**WHAT NEEDS TO BE DONE:**
Word for word, restate every line from the one with "Nagellak (157, 1461)" through the end of the records below, both included, and add nothing.
━━━ DATASET EXTRACT ━━━
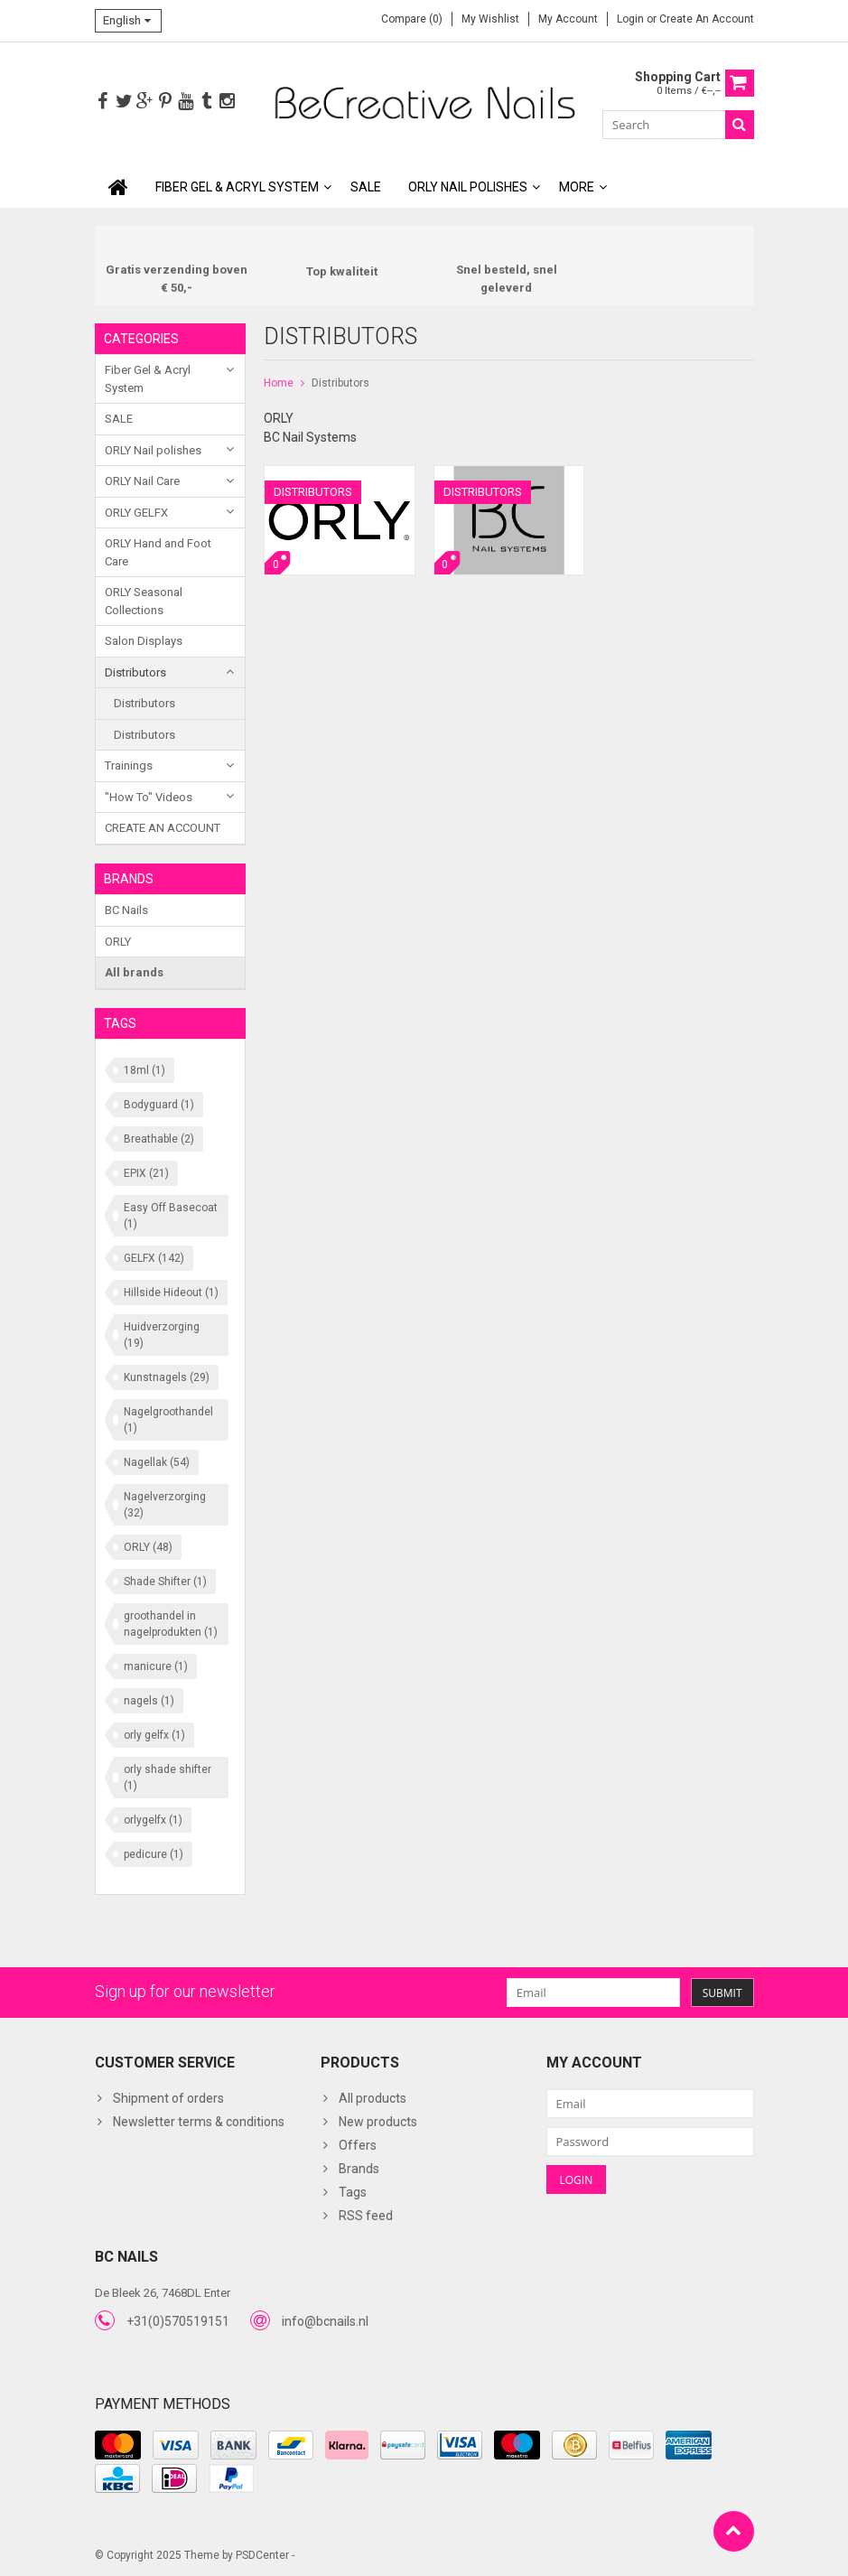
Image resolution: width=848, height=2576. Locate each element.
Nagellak (157, 1461)
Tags (353, 2191)
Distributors (135, 672)
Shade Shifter (165, 1580)
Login (632, 19)
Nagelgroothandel (168, 1419)
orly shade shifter (167, 1776)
━━━
**REPLY TO THE EXERCISE:**
Nagellak (157, 1461)
Tags (353, 2191)
Distributors (135, 672)
Shade Shifter (165, 1580)
Login (632, 19)
Nagelgroothandel (168, 1419)
orly shade shifter (167, 1776)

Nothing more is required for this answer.